Johnson blames Corbyn for delay in Brexit as poll campaigns crank up
British Prime Minister Boris Johnson is blaming the failure to deliver on his "do or die" promise to quit the EU on October 31 on Jeremy Corbyn.
Despite the pledge he would rather be "dead in a ditch" than seek a delay beyond Halloween, Mr Johnson tried to suggest it was the UK Labour leader's fault that Brexit had been put back until January 31.
"Today should have been the day that Brexit was delivered and we finally left the EU," Mr Johnson said.
"But despite the great new deal I agreed with the EU, Jeremy Corbyn refused to allow that to happen - insisting upon more dither, more delay and more uncertainty for families and business.
"We cannot continue along this path. I didn't want an election - like the country I wanted to get Brexit done, but it is the only way forward."
As the general election campaign cranked into gear, Mr Johnson added: "The public wants and expects the government to give them hope and to improve their opportunities.

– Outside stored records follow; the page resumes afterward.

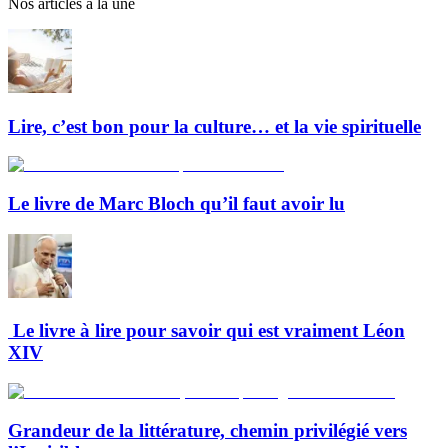
Nos articles à la une
Lire, c’est bon pour la culture… et la vie spirituelle
Le livre de Marc Bloch qu’il faut avoir lu
Le livre à lire pour savoir qui est vraiment Léon
XIV
Grandeur de la littérature, chemin privilégié vers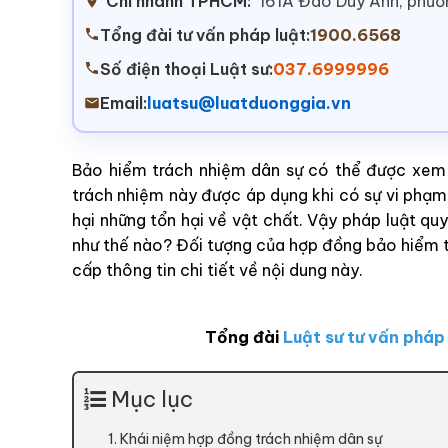
Chi nhánh TPHCM:
161A Đào Duy Anh, phư
Tổng đài tư vấn pháp luật:
1900.6568
Số điện thoại Luật sư:
037.6999996
Email:
luatsu@luatduonggia.vn
Bảo hiểm trách nhiệm dân sự có thể được xem l
trách nhiệm này được áp dụng khi có sự vi phạm
hại những tổn hại về vật chất. Vậy pháp luật q
như thế nào? Đối tượng của hợp đồng bảo hiểm tr
cấp thông tin chi tiết về nội dung này.
Tổng đài
Luật sư tư vấn pháp
Mục lục
1. Khái niệm hợp đồng trách nhiệm dân sự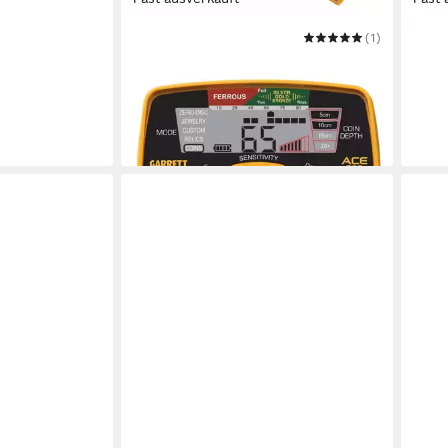
GARRETT
(1)
GARR
Metalldetektor ACE 300i + Pro
Meta
Pointer AT
Poin
389,00 €
489,
UVP
524,00 €
-26%
-22%
in 2-3 Werktagen bei dir
in 2-3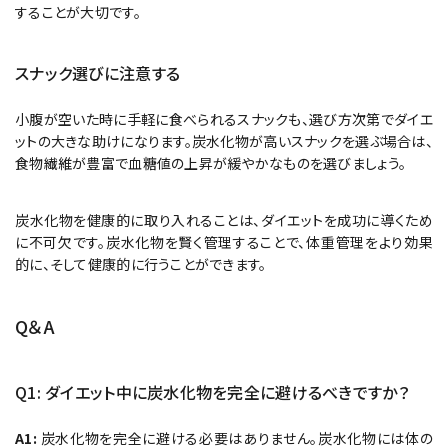
することが大切です。
スナック選びに注意する
小腹が空いた時に手軽に食べられるスナックも、選び方次第でダイエ
ットの大きな助けになります。炭水化物が高いスナックを選ぶ場合は、
食物繊維が豊富で血糖値の上昇が緩やかなものを選びましょう。
炭水化物を健康的に取り入れることは、ダイエットを成功に導くため
に不可欠です。炭水化物を賢く管理することで、体重管理をより効果
的に、そして健康的に行うことができます。
Q＆A
Q1: ダイエット中に炭水化物を完全に避けるべきですか？
A1:
炭水化物を完全に避ける必要はありません。炭水化物には体の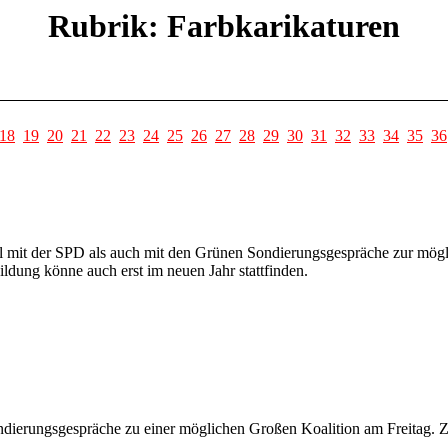
Rubrik: Farbkarikaturen
18
19
20
21
22
23
24
25
26
27
28
29
30
31
32
33
34
35
36
 mit der SPD als auch mit den Grünen Sondierungsgespräche zur mögl
ildung könne auch erst im neuen Jahr stattfinden.
ierungsgespräche zu einer möglichen Großen Koalition am Freitag. Zug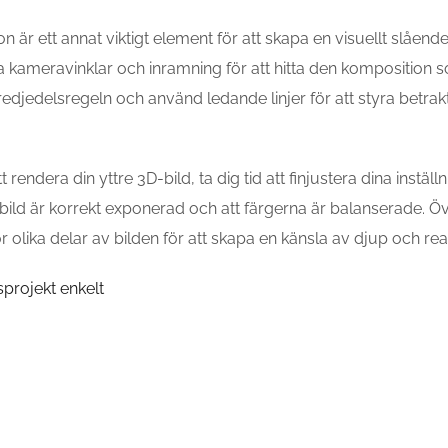
r ett annat viktigt element för att skapa en visuellt slåend
ika kameravinklar och inramning för att hitta den komposition 
edjedelsregeln och använd ledande linjer för att styra betrak
t rendera din yttre 3D-bild, ta dig tid att finjustera dina inställ
 bild är korrekt exponerad och att färgerna är balanserade. 
r olika delar av bilden för att skapa en känsla av djup och rea
sprojekt enkelt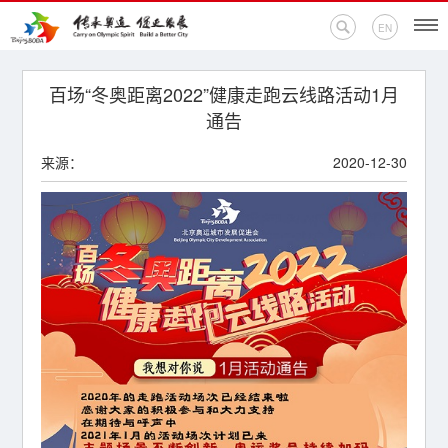
EN
首页
百场“冬奥距离2022”健康走跑云线路活动1月
通告
新闻中心
来源：
2020-12-30
活动专题
奥运百科
奥促机构
奥运之家
联系我们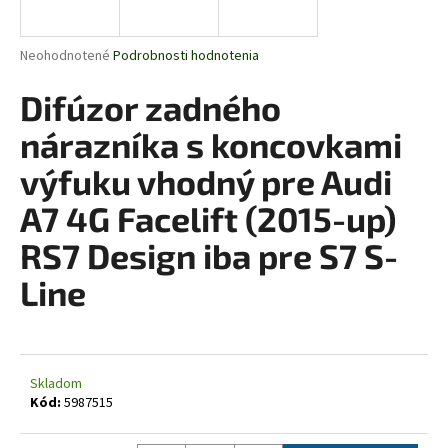
á
j
Priemerné
Neohodnotené
Podrobnosti hodnotenia
s
hodnotenie
produktu
Difúzor zadného
ť
je
?
0,0
nárazníka s koncovkami
z
5
výfuku vhodný pre Audi
hviezdičiek.
A7 4G Facelift (2015-up)
HĽADAŤ
RS7 Design iba pre S7 S-
Line
O
d
p
o
Skladom
Kód:
5987515
r
ú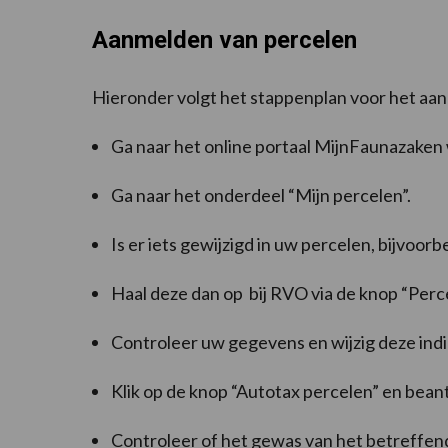
Aanmelden van percelen
Hieronder volgt het stappenplan voor het aa
Ga naar het online portaal MijnFaunazaken 
Ga naar het onderdeel “Mijn percelen”.
Is er iets gewijzigd in uw percelen, bijvoor
Haal deze dan op bij RVO via de knop “Per
Controleer uw gegevens en wijzig deze indi
Klik op de knop “Autotax percelen” en bea
Controleer of het gewas van het betreffende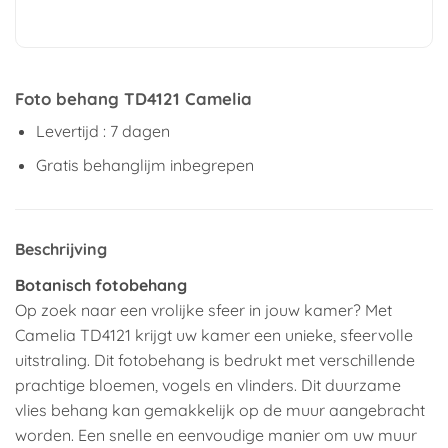
Foto behang TD4121 Camelia
Levertijd : 7 dagen
Gratis behanglijm inbegrepen
Beschrijving
Botanisch fotobehang
Op zoek naar een vrolijke sfeer in jouw kamer? Met
Camelia TD4121 krijgt uw kamer een unieke, sfeervolle
uitstraling. Dit fotobehang is bedrukt met verschillende
prachtige bloemen, vogels en vlinders. Dit duurzame
vlies behang kan gemakkelijk op de muur aangebracht
worden. Een snelle en eenvoudige manier om uw muur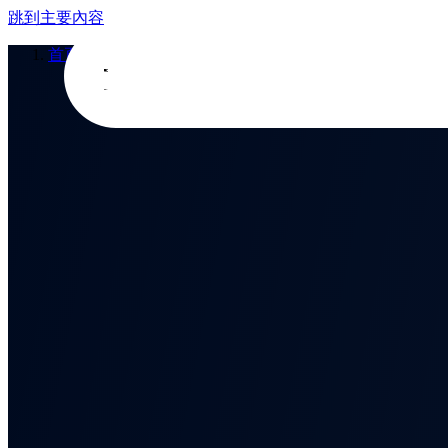
跳到主要內容
首頁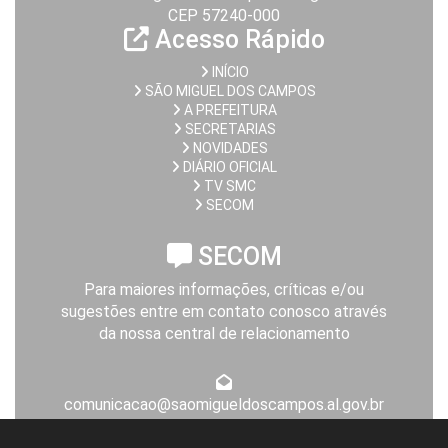
CEP 57240-000
Acesso Rápido
INÍCIO
SÃO MIGUEL DOS CAMPOS
A PREFEITURA
SECRETARIAS
NOVIDADES
DIÁRIO OFICIAL
TV SMC
SECOM
SECOM
Para maiores informações, críticas e/ou
sugestões entre em contato conosco através
da nossa central de relacionamento
comunicacao@saomigueldoscampos.al.gov.br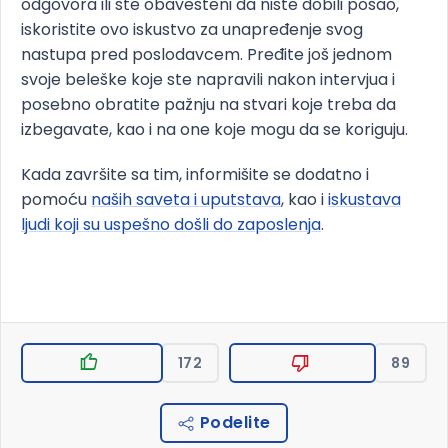
odgovora ili ste obavešteni da niste dobili posao,
iskoristite ovo iskustvo za unapređenje svog
nastupa pred poslodavcem. Pređite još jednom
svoje beleške koje ste napravili nakon intervjua i
posebno obratite pažnju na stvari koje treba da
izbegavate, kao i na one koje mogu da se koriguju.
Kada završite sa tim, informišite se dodatno i
pomoću
naših saveta i uputstava
, kao i
iskustava
ljudi koji su uspešno došli do zaposlenja
.
172
89
Podelite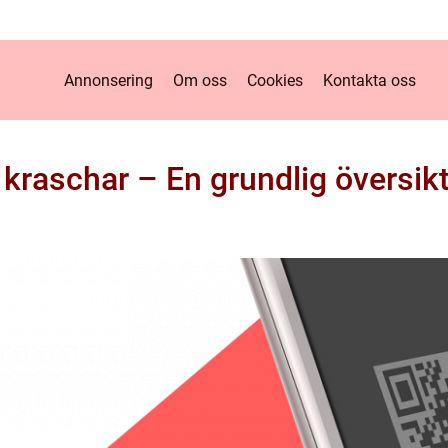
Annonsering
Om oss
Cookies
Kontakta oss
 kraschar – En grundlig översik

"This is exactly what my government has been doing for the past 99 days and exactly what my government will continue to do if the public choose the Conservatives in this election."
Separately, Michelle O'Neill said Sinn Féin was hoping to unseat "an architect of Brexit" - DUP deputy leader Nigel Dodds - as it aims to increase its number of MPs from seven to eight.
The Sinn Féin vice-president said the December 12 election will be about maximising the return of pro-Remain candidates.
"We will stand in our seven constituencies in which we currently hold seats and we will stand in North Belfast to win that seat," she said.
Standing alongside the party's North Belfast candidate John Finucane, Ms O'Neill made clear their intention to target the constituency's MP Mr Dodds.
"We believe there is a real opportunity in North Belfast to oust someone who has been architect of Brexit, someone who has actively worked against the interests of people who live here on this island, and John Finucane can provide local representation but also will reflect Ireland's interests in all of this mess," she said.
Earlier, the EU's chief Brexit negotiator Michel Barnier warned that the risk of the UK leaving the European Union without a ratified deal still remains.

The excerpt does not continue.